Тот отрубил классный кусок, а Леонов заплатил и за себя, и за меня. Он очень уважал Олега Николаевича.

Сварила бульон, положила картошку, морковку, сделала супчик. Ефремов ел и нахваливал: «Как вкусно!» А когда утолил голод, стал ворчать: «А мясо ты неправильно порезала, слишком крупно. Мама моя делала не так». Я даже немного обиделась…

На отдыхе он никогда не «болел», хотя мы все время выпивали, устраивали шашлыки. Обычно собиралось человек восемь-десять. Все скидывались по десятке и накрывали замечательный стол. Ефремов почти не пьянел, был бодр и весел.

Я очень любила сочинский санаторий «Актер». Попасть туда простому человеку в советское время было сложно. Мне давали путевку от театра как «ударнице», я играла много премьер. Мы заранее сговаривались, чтобы попасть в один заезд, и почти всегда собирались одной и той же компанией: Галина Борисовна Волчек с сыном Денисом, Валентин Иосифович Гафт, Игорь Кваша с женой Татьяной — «Квашонки», как их звали в «Современнике», Рощин, мы с Ефремовым.

В этом санатории даже пляж был особенный, разделенный на три сектора: общий, мужской и женский. Последний мы называли «лез-бищем» — там загорали только дамы, причем нагишом. Сплетничали, делились рецептами. Галина Борисовна учила меня ухаживать за ли-цом, готовить домашние кремы и лосьоны. Она всегда тщательно следила за собой и за тем, как выглядят ее актрисы. Советовала им, как лучше подстричься, покраситься, одеться. Волчек — прекрасный стилист.
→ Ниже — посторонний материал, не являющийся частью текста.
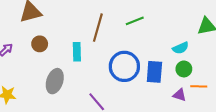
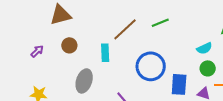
brown line: (98, 28) -> (125, 29), turned 32
blue rectangle: (154, 72) -> (179, 84), moved

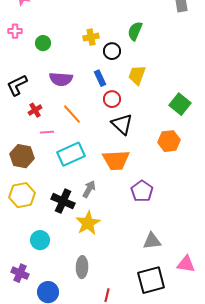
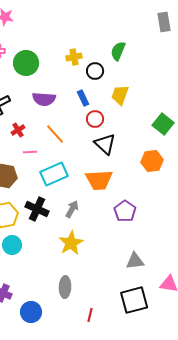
green circle: (43, 43) -> (26, 63), size x1.6
black cross: (63, 201) -> (37, 209), moved
cyan circle: (40, 240) -> (12, 245), moved

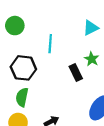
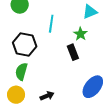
green star: (92, 59) -> (80, 34), moved

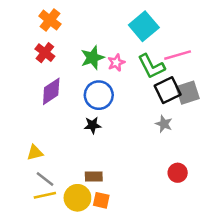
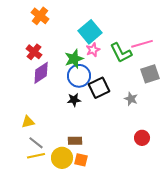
cyan square: (144, 26) -> (90, 32), moved
red cross: (45, 53) -> (34, 52), moved
green star: (92, 58) -> (74, 59), moved
black square: (168, 90) -> (99, 88), moved

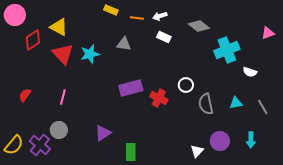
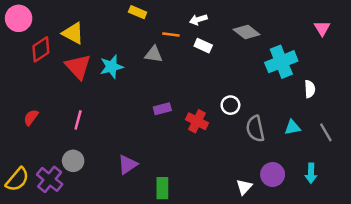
orange line: (137, 18) -> (171, 34), moved
pink triangle: (268, 33) -> (322, 28), moved, turned -40
white semicircle: (250, 72) -> (310, 89), turned -112
purple rectangle: (131, 88) -> (162, 109), size x0.6

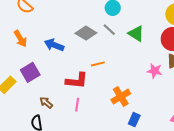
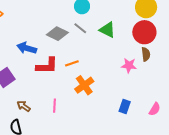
red L-shape: (77, 81) -> (47, 66), moved
orange cross: (121, 97) -> (84, 85), moved
blue rectangle: (134, 120) -> (125, 107), moved

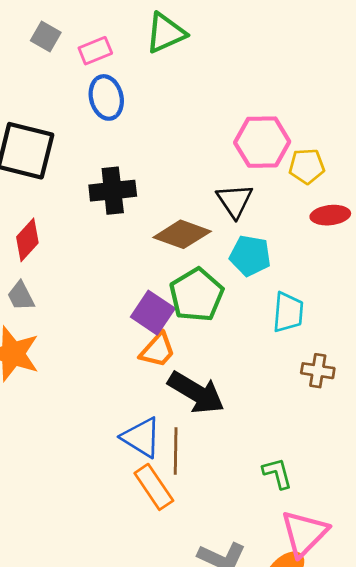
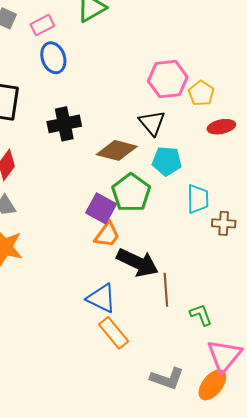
yellow pentagon: (307, 166) -> (201, 93), turned -30
brown cross: (318, 371) -> (224, 223), moved
brown line: (176, 451) -> (166, 290), moved

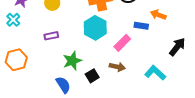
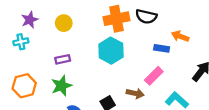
cyan cross: (13, 20) -> (21, 42), turned 32
pink rectangle: (122, 43) -> (154, 76), moved
green star: (72, 61) -> (62, 86), moved

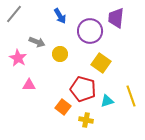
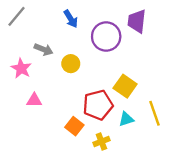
yellow square: (101, 63) -> (125, 86), moved
red pentagon: (83, 89) -> (98, 105), turned -30
yellow cross: (86, 120) -> (101, 141), turned -32

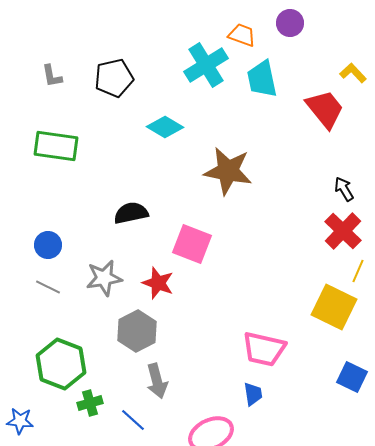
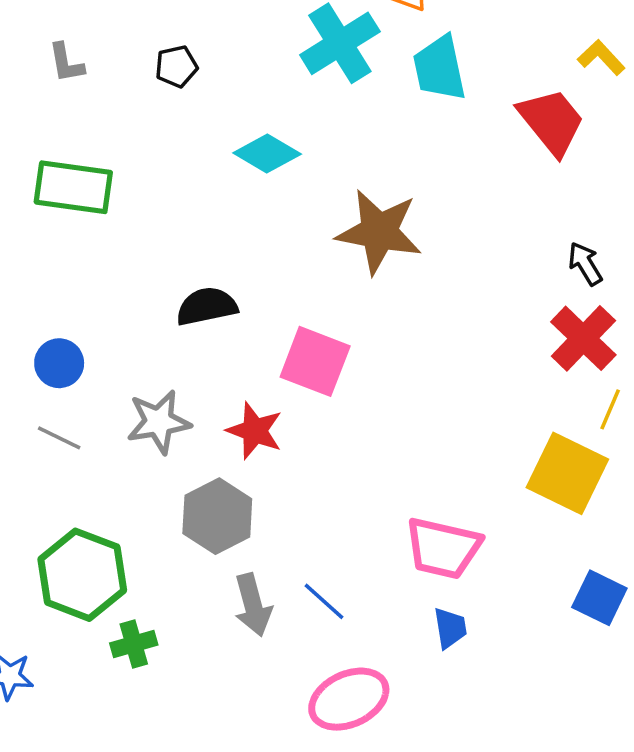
black pentagon: (114, 78) -> (176, 66), size x0.6
blue trapezoid: (253, 394) -> (450, 628), moved
blue line: (133, 420) -> (324, 601), moved

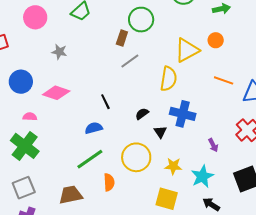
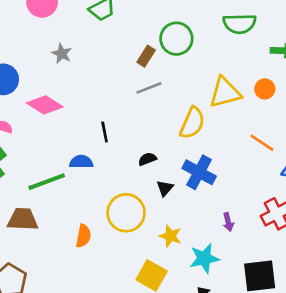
green line: (90, 159) -> (47, 182), moved
brown trapezoid: (71, 195) -> (23, 219), moved

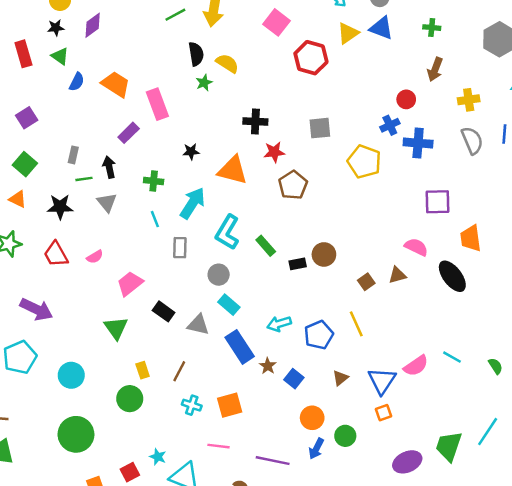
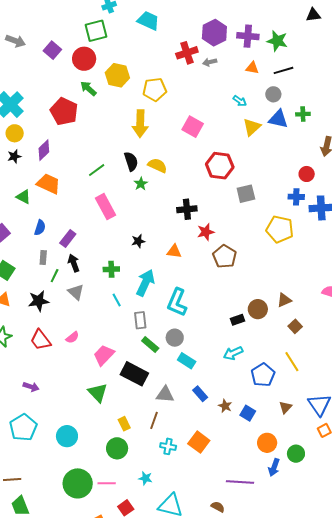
green line: (175, 15) -> (97, 170), moved
green cross: (432, 28) -> (303, 114), moved
green triangle: (60, 56) -> (23, 197), moved
red hexagon: (311, 58) -> (220, 166), moved
blue semicircle: (77, 82) -> (40, 228), moved
orange trapezoid: (116, 84) -> (49, 184), moved
blue cross: (390, 125) -> (296, 197), turned 35
gray square: (320, 128) -> (246, 194), moved
purple rectangle: (129, 133) -> (68, 239), moved
orange triangle: (233, 170) -> (174, 251), size x0.6
green line: (84, 179) -> (55, 276), turned -48
green rectangle: (266, 246) -> (150, 344), moved
brown triangle: (397, 275) -> (284, 300), moved
purple arrow: (36, 309) -> (31, 387), size x0.6
black rectangle: (164, 311) -> (134, 374), size x1.5
cyan arrow: (279, 324) -> (233, 353), moved
gray triangle: (198, 325) -> (165, 395), moved
blue rectangle: (240, 347) -> (200, 394), size x0.6
orange square: (230, 405) -> (199, 442), turned -30
pink line: (218, 446) -> (107, 483), moved
cyan star: (158, 457) -> (145, 478), moved

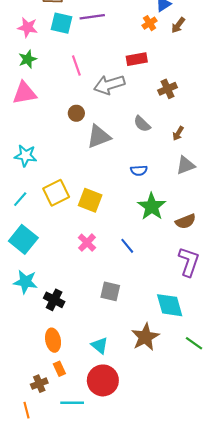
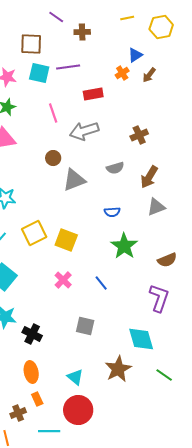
red rectangle: (137, 59) -> (93, 94), moved
gray semicircle: (142, 124) -> (115, 168), turned -60
brown arrow: (178, 133) -> (149, 177), size x1.6
brown semicircle: (186, 221) -> (167, 260), moved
Вообще, она — женщина до мозга костей. В любых условиях может создать уют. В этом мы, кстати, похожи. Я и на гастролях в самых голодных краях ухитрялась готовить нормальную еду, накрывать столы. И Галина Борисовна всех привечала, угощала. У нее в номере всегда стояли домашние чашечки, вазочки, лежали салфеточки. Ко мне она относилась как к дочери, не то что другие «взрослые» актрисы.

Моя телевизионная «мама» Татьяна Лаврова (мы вместе играли в многосерийном спектакле «В одном микрорайоне») жутко ревновала меня к Ефремову. При каждом удобном случае вставляла шпильку, особенно если выпила. В таком состоянии она на многое была способна. Про ее похождения ходили легенды. Таня и сама любила бахвалиться своей бесшабашностью, переходившей в неразборчивость. У Рощина была эпиграмма: «Тот не знает наслажденья, кто Лаврову не …» Когда я жаловалась на Танин Острый язычок, Ефремов успокаивал: «Не обращай внимания, она не со зла. Проспится и станет другой».

Со временем Лаврова меня все-таки «признала». Однажды даже отправила в МХАТ на «распродажу» — отдала свои талоны. Тогда во многих учреждениях устраивали выездную торговлю дефицитом. Таня сказала: «Мне ничего не надо. Только привези выпить». Я использовала всего один талон, купила сапоги и убежала в ужасе. Там была такая драчка! Смотреть, как народные артисты воюют с заслуженными за синтетические паласы, не было сил. Назавтра съездила к Лавровой на Кутузовский, отвезла бутылку коньяка. Она была рада. Пообещала: «В следующий раз купишь что-нибудь еще. Талоны опять тебе отдам». Но побывать на других битвах за дефицит мне не довелось. И мхатовцам стало не до покупок — начался раздел театра. Это был страшный период.

Ефремов хотел реформировать МХАТ еще в 1970 году, когда возглавил его. В театре была слишком большая труппа — сто пятьдесят человек, поэтому он не мог нормально функционировать. Даже я видела, что артисты маются без дела. Пьют, сплетничают, плетут интриги. Первое время поражалась: все женщины ходили в кофтах и шалях одних и тех же фасонов. Оказалось, они все вязали — на спицах и крючком, пытались хоть чем-то себя занять.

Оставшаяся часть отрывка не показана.